Figure 1. Mre11 localizes to E2-72kDa containing viral replication foci in E4 mutant infection and it is bound to E4 mutant DNA.

HeLa cells were uninfected (UI) or infected with H5dl1007 (1007) at 30 FFU/cell for the times indicated. (A) and (B) Immunofluorescence staining was performed with antibodies specific for Mre11 (1A, panel a; 1B, panels a, d, g, and j) and the viral E2-72kDa protein (1A, panel b; 1B, panels b, e, h, and k). Bar 10µm. Uninfected cells and cells infected for 12 or 24 h with H5dl1007 were treated with formaldehyde and used for chIP experiments as described in materials and methods. (C) Western blotting was performed to confirm immunoprecipitation of Mre11, E2-72kDa and PI3K with their respective antibodies; representative blots are shown.

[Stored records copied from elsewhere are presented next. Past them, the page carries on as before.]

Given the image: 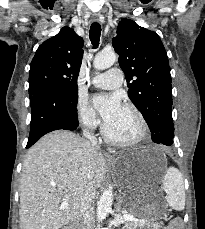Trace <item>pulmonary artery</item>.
<instances>
[{
	"label": "pulmonary artery",
	"mask_w": 205,
	"mask_h": 229,
	"mask_svg": "<svg viewBox=\"0 0 205 229\" xmlns=\"http://www.w3.org/2000/svg\"><path fill=\"white\" fill-rule=\"evenodd\" d=\"M123 81V72L119 68H111L108 71L96 75L92 82L96 87L102 89H114L119 87Z\"/></svg>",
	"instance_id": "pulmonary-artery-1"
}]
</instances>
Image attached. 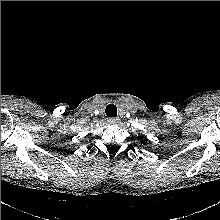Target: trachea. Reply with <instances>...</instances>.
I'll list each match as a JSON object with an SVG mask.
<instances>
[{"label":"trachea","mask_w":220,"mask_h":220,"mask_svg":"<svg viewBox=\"0 0 220 220\" xmlns=\"http://www.w3.org/2000/svg\"><path fill=\"white\" fill-rule=\"evenodd\" d=\"M106 115L108 117H116L117 116V107L114 104H109L105 109Z\"/></svg>","instance_id":"obj_1"}]
</instances>
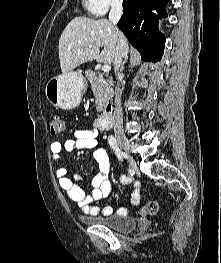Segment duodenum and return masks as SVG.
<instances>
[{
	"instance_id": "1",
	"label": "duodenum",
	"mask_w": 221,
	"mask_h": 263,
	"mask_svg": "<svg viewBox=\"0 0 221 263\" xmlns=\"http://www.w3.org/2000/svg\"><path fill=\"white\" fill-rule=\"evenodd\" d=\"M113 125V106L108 104L97 121V127L100 130H108Z\"/></svg>"
}]
</instances>
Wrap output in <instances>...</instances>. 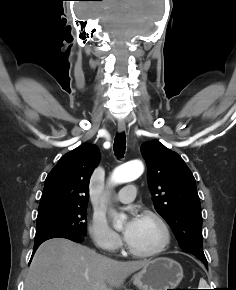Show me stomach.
Wrapping results in <instances>:
<instances>
[{"label":"stomach","instance_id":"0dacf381","mask_svg":"<svg viewBox=\"0 0 236 290\" xmlns=\"http://www.w3.org/2000/svg\"><path fill=\"white\" fill-rule=\"evenodd\" d=\"M183 278L182 266L175 260L161 257L150 260L132 277L139 290L176 289Z\"/></svg>","mask_w":236,"mask_h":290}]
</instances>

Lanes from samples that were immunoprecipitated with specific Ab or mock immunoprecipitated are labeled (+) and (−), respectively. (D) PCR amplification using primers specific to the E1b region was performed on chromatin samples prepared from uninfected and H5dl1007 infected cells that were immunoprecipitated (+) with Mre11, PI3K, or E2-72kDa Abs as indicated, or mock immunoprecipitated in parallel without the addition of Ab (−). PCR reactions were fractionated on a 1% agarose gel and stained with ethidium bromide to visualize the 400bp expected PCR product. Total input chromatin (TIC) samples prepared from UI (TIC1) and H5dl1007 infected cells (TIC2) were included to indicate input DNA levels. ChIP experiments with the Mre11 and E2-72kDa antibodies were performed 3 times with similar results. ChIP experiments with Mre11 and PI3K antibodies were performed twice with similar results.